Excerpted records: Begin

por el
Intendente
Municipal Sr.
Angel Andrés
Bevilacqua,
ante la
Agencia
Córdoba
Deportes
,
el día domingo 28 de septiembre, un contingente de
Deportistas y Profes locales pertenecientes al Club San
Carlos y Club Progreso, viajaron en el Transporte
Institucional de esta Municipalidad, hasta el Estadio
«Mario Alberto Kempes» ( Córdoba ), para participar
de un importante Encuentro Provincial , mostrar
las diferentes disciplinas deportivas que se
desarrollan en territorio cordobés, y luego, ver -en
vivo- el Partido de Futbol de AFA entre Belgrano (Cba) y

Excerpted records: End
Excerpted records: Begin

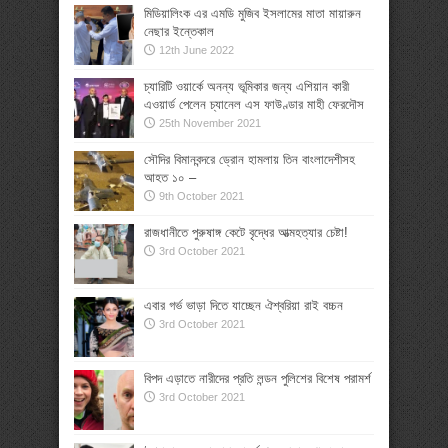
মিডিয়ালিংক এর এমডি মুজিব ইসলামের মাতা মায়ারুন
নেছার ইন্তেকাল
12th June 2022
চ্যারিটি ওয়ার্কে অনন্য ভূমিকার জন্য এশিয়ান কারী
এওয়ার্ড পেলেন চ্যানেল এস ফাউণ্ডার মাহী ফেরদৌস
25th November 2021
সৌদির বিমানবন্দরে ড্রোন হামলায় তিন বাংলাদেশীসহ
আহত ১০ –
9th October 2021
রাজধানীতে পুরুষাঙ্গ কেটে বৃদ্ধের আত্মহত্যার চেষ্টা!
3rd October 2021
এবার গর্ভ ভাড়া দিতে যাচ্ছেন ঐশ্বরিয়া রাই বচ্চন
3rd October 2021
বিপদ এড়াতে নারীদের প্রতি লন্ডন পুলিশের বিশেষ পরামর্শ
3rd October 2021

Excerpted records: End

Problem description. Search the lines above for the string "Club" and copy each line that has it.

Written answer.
Deportistas y Profes locales pertenecientes al Club San
Carlos y Club Progreso, viajaron en el Transporte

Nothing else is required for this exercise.